وإذا كان يومُ صَومِ أحَدِكم فلا يَرفُثْ، ولا يصخَبْ، فإن سابَّهَ أحدٌ، أو قاتَلَه؛ فلْيقُلْ: إنِّي امرؤٌ صائِمٌ

Maka apabila suatu hari seorang dari kalian sedang melaksanakan puasa atau sedang berpuasa maka janganlah dia berkata rofas berkata keji dan bertengkar sambil berteriak, jika ada orang lain yang menghinanya atau mengajaknya untuk berkelahi maka hendaklah dia mengatakan aku sedang berpuasa. (Hadits Riwayat Bukhari).
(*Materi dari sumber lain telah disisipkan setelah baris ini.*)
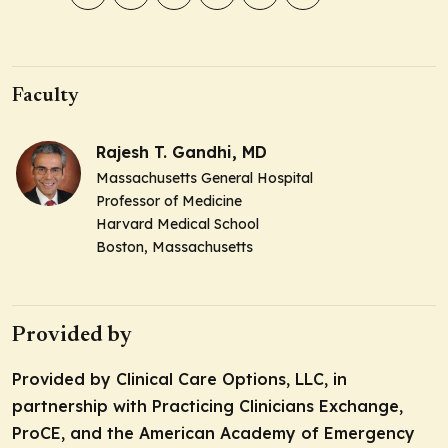
Faculty
Rajesh T. Gandhi, MD
Massachusetts General Hospital
Professor of Medicine
Harvard Medical School
Boston, Massachusetts
Provided by
Provided by Clinical Care Options, LLC, in
partnership with Practicing Clinicians Exchange,
ProCE, and the American Academy of Emergency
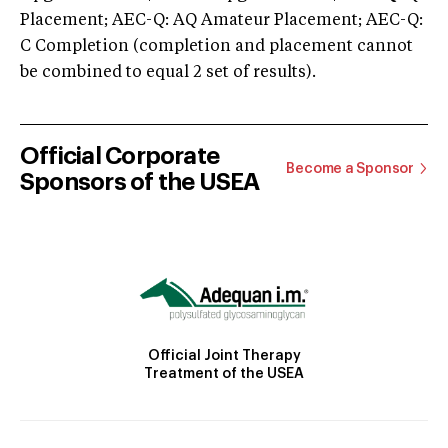
Placement; AEC-Q: AQ Amateur Placement; AEC-Q:
C Completion (completion and placement cannot
be combined to equal 2 set of results).
Official Corporate
Become a Sponsor
Sponsors of the USEA
Official Joint Therapy
Treatment of the USEA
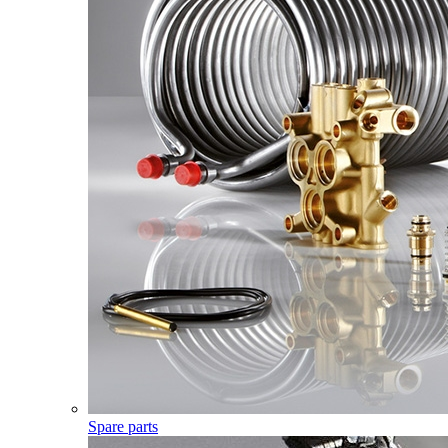
Spare parts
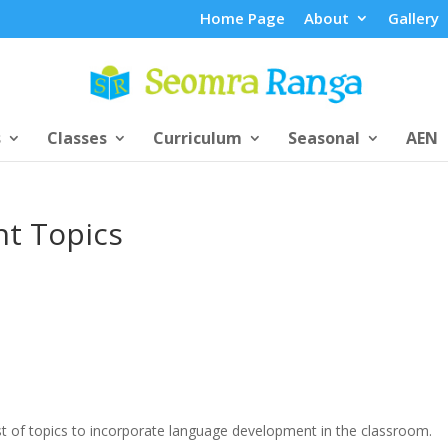
Home Page
About
Gallery
s
Classes
Curriculum
Seasonal
AEN
t Topics
ist of topics to incorporate language development in the classroom.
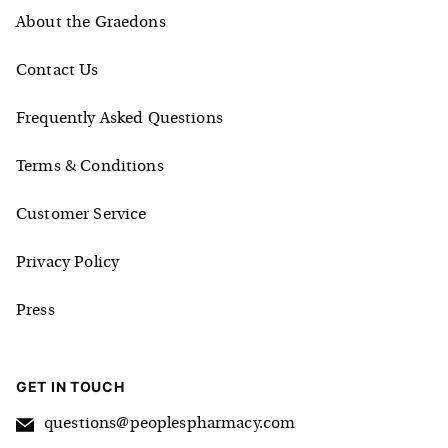
About the Graedons
Contact Us
Frequently Asked Questions
Terms & Conditions
Customer Service
Privacy Policy
Press
GET IN TOUCH
questions@peoplespharmacy.com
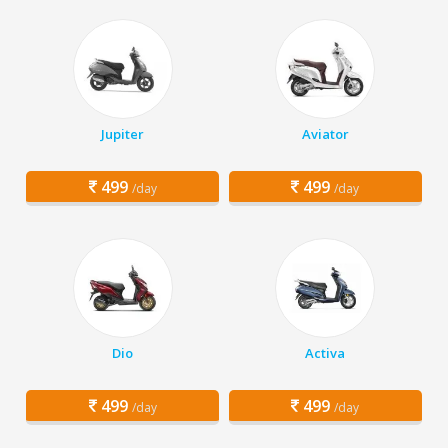
Jupiter
Aviator
499
499
/day
/day
Dio
Activa
499
499
/day
/day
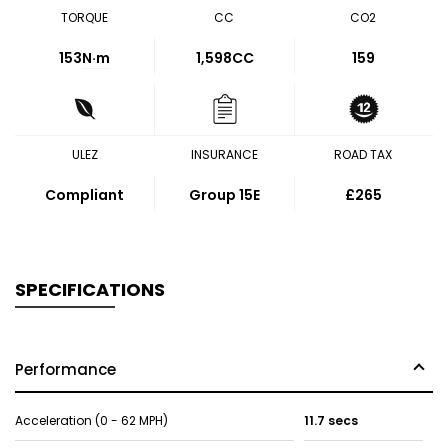
TORQUE
CC
CO2
153
N·m
1,598CC
159
ULEZ
INSURANCE
ROAD TAX
Compliant
Group 15E
£265
SPECIFICATIONS
Performance
Acceleration (0 - 62 MPH)
11.7 secs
Kemudian berikutnya diantara adab-adab orang yang berpuasa yaitu:
Jika ada yang mengundang kita dan kita dalam keadaan berpuasa maka hendaklahlah ia mengatakan saya lagi berpuasa baik itu keadaan berpuasa wajib atau puasa sunnah, kemudian setelah itu mendoakan kebaikan kepada yang mengajak makan dan jika merasa tidak enakan pada yang mengajak maka boleh baginya untuk berbuka dan ini jika ia lagi berpuasa sunnah, adapun jika ia berpuasa wajib maka haram baginya untuk berbuka. Sebagaimana hadis Abu Hurairah radhiallahu Anhu Nabi shallallahu alaihi wa sallam pernah bersabda:

إِذَا دُعِيَ أَحَدُكُمْ إِلَى طَعَامٍ وَهُوَ صَائِمٌ فَلْيَقُلْ إِنِّي صَائِمٌ

"Apabila salah seorang dari kalian diundang makan padahal ia sedang berpuasa maka hendaklah ia mengatakan sesungguhnya aku sedang berpuasa". (Hadits Riwayat Muslim).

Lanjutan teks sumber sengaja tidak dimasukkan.